MFD’s in light aircraft like a Champ are basicly waaay over engineered solutions to nonexistant issues.
rule the 1st, fly the bird. The instruments are there to ‘inform’ the pilot of the bird’s condition.
woerm
I’m an avionics guy—haven’t read this yet-I’ll bookmark it for later-but, even without reading the article, I can say- it’s a two-edged sword.
Obviously, technology has evolved where, when everything’s working, it’s amazing. In terms of function, features, savings in weight reduction, and size and space restrictions, etc.
Bad thing is it co$ts big buck$, and often the more complex something is, the less things work well-especially early on in development. Plus 2 years later the costly system you bought is superseded by a costly system with more/cooler stuff.

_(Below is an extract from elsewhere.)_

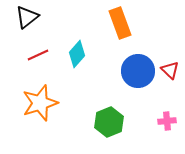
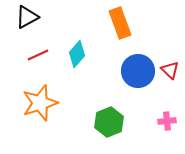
black triangle: rotated 10 degrees clockwise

If you’re Uncle Sugar, they just take it out of your tax dollars, but everyone else....
And when you have to fix something like that—it’s not usually simple or cheap.
Its not nonsense. - He has a valid point.
I am an FAA certified aviation instructor.
I am an avionics engineer and have helped develop some of the systems mentioned in the article.
>>snip
one visual *joke* that always makes the rounds after an Airbus goes in is the Blue Screen of Death (usually a page fault) on all three primary monitors.
Photoshop.
>>end snip
I know, that why I called it a *visual joke*.
btw I prefer Boeings as the Pilot get the last vote, not the *bleeping* flight director. Usually the Pilot wants to get home in one piece. The flight director just wants to execute the next line of code.
I can see updated systems and as long as there is some form of an exceptable cost benefit solution, but glassing a 7AC cockpit? That might run up to a TMI (TO MUCH INFORMATION)overload on some poor student.
That brings to mind the full IFR suite I saw some years ago in a BD5J. Full IFR and weather radar in a craft I wouldn’t even contemplate flying in any thing but VFR condtions (the two I saw set up like that didn’t have fuel gagues, just those little fiberoptic things in the tank). brrr. But hey it’s their $$ not mine.